Ba finds a lawyer who can helps his case. A reconstruction of his case was broadcast on Dutch national radio. The IND spokesperson reacts by saying the case of Ba is very odd and an investigation will be started. Ba occupies the pavement in front of the Dutch embassy in Dakar to draw attention to his demands. The embassy supplies him with food every day, but have him arrested when he organises a demonstration and media-attention outside their front door. Ba is held for three days, and is then placed in immigrants detention awaiting his removal to...Sierra Leone! Finally he is expulsed to neighbouring Mali and must travel onwards to Sierra Leone by bus. Of course he does not go, since he left that country to escape from the civil war. He ends up in Ghana and asks for permission to stay there. He presently lives there as a musician and radio-presentor.He is still furious at the Netherlands and believes the IND should move him back.

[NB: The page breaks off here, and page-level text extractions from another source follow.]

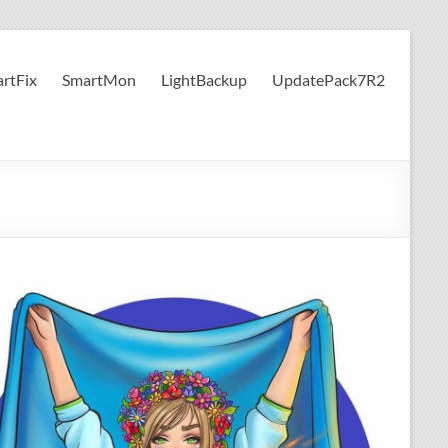
rtFix
SmartMon
LightBackup
UpdatePack7R2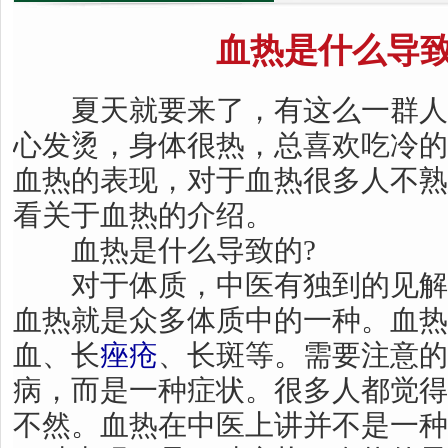
血热是什么导
夏天就要来了，有这么一群人
心发烫，身体很热，总喜欢吃冷的
血热的表现，对于血热很多人不熟
看关于血热的介绍。
血热是什么导致的?
对于体质，中医有独到的见解
血热就是众多体质中的一种。血热
血、长
痤疮
、长斑等。需要注意的
病，而是一种症状。很多人都觉得
不然。血热在中医上讲并不是一种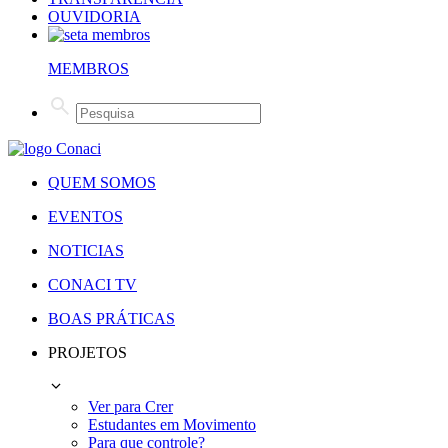
OUVIDORIA
MEMBROS
QUEM SOMOS
EVENTOS
NOTICIAS
CONACI TV
BOAS PRÁTICAS
PROJETOS
Ver para Crer
Estudantes em Movimento
Para que controle?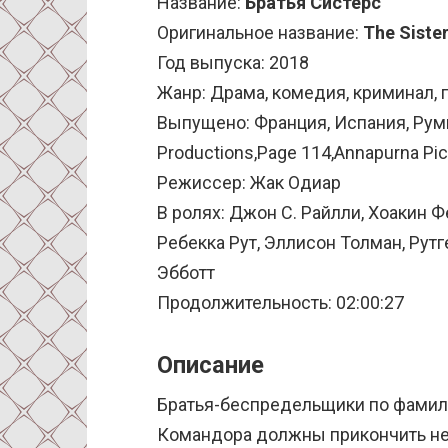
Название:
Братья Систерс
Оригинальное название:
The Siste
Год выпуска: 2018
Жанр: Драма, комедия, криминал, 
Выпущено: Франция, Испания, Рум
Productions,Page 114,Annapurna Pic
Режиссер: Жак Одиар
В ролях: Джон С. Райлли, Хоакин 
Ребекка Рут, Эллисон Толман, Рутг
Эбботт
Продолжительность: 02:00:27
Описание
Братья-беспредельщики по фамил
Командора должны прикончить нек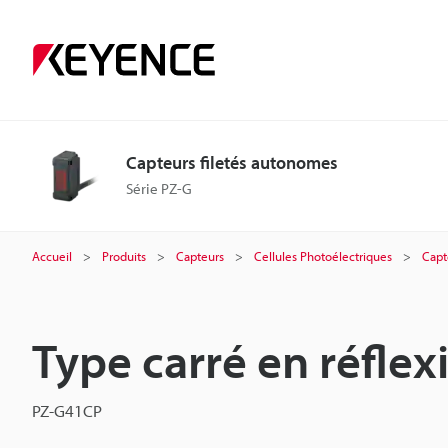
Capteurs filetés autonomes
Série PZ-G
Accueil
Produits
Capteurs
Cellules Photoélectriques
Capt
Type carré en réfle
PZ-G41CP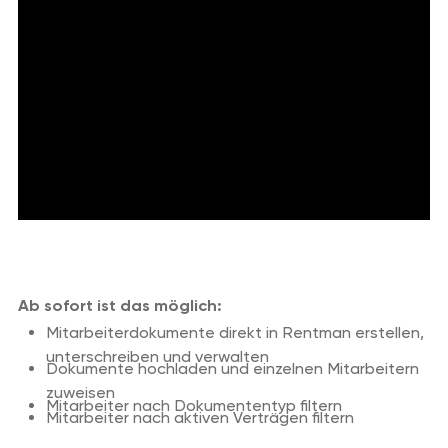
Ab sofort ist das möglich:
Mitarbeiterdokumente direkt in Rentman erstellen,
unterschreiben und verwalten
Dokumente hochladen und einzelnen Mitarbeitern
zuweisen
Mitarbeiter nach Dokumententyp filtern
Mitarbeiter nach aktiven Verträgen filtern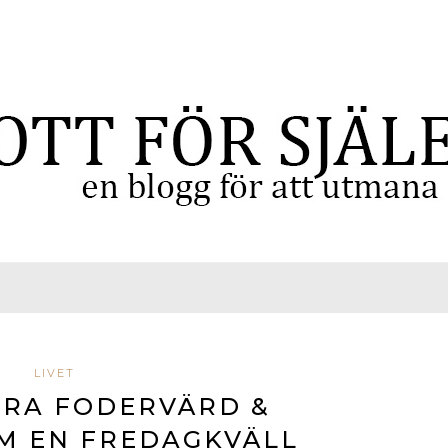
LIVET
ARA FODERVÄRD &
M EN FREDAGKVÄLL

Ba's case is mentioned two years after his expulsion by D. Schoof, head of the IND at the time, in a Telegraaf newspaper article: " a remarkable real life case was the mysterious foreigner 'mr B' "Mr. B was very likely from Africa, but it was hard to tell from which country. Five times he changed nationality, on his own accord, but also due to employees from various embassies. In the end we flew him to Africa and took him to his final destination with a small Cessna-aircraft. He then filed a complaint that we had taken him to the wrong country..."

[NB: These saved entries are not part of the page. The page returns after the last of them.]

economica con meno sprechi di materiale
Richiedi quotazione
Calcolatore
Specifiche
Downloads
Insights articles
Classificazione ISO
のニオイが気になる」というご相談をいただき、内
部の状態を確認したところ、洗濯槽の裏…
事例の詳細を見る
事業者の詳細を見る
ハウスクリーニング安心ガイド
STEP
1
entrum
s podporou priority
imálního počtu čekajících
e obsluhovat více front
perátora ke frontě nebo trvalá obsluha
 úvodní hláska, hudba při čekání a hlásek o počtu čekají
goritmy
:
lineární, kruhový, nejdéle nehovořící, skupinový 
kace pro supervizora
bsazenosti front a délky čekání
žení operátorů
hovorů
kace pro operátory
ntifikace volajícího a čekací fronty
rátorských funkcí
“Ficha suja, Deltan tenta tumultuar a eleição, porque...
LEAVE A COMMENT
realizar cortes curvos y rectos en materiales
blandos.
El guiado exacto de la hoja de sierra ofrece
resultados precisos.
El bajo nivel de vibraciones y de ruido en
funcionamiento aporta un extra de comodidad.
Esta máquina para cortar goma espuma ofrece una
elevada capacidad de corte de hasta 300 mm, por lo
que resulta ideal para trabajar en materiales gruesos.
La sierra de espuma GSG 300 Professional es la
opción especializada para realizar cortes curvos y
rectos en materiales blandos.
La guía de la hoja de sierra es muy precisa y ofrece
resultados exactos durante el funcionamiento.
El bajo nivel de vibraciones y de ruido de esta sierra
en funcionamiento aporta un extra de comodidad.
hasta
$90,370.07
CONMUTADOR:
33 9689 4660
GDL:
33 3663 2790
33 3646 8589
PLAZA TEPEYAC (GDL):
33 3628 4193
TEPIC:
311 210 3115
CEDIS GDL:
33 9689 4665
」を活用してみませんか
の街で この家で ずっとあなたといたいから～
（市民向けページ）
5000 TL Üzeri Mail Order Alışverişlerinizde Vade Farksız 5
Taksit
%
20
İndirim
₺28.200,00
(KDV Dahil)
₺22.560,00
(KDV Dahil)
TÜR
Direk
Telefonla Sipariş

# Injections shouldn't have been applied
The three injections that were applied when Ba resisted the third attempt to remove him from the country were later on considered unlawful and were disapproved of by the Health Care Inspection :
"The Inspection does not consider it the task of a health care organisation to accompany physically healthy persons whose freedom has been taken from them involuntarily. Particularly due to the fact that expert medical supervision is guaranteed, the opportunity arises to continually stretch the limits to the infringement of personal liberty. ." Inspector Hazelnet-Crans concluded that Medicare needs to review their criteria for taking part in medical escorts. The Van de Haak-Commission formulated as early as 1993 in their report about forced deportation 'Humane expulsion: a paradox? ', that injections are only allowed " when requested by the person concerned, or in case of medical necessity" General Manager of Medicare defended applying the injections in Ba's case arguing that there was a medical necessity, because Ba was in danger of suffocation attempting to free himself from his handcuffs. Ba said he had only resisted verbally.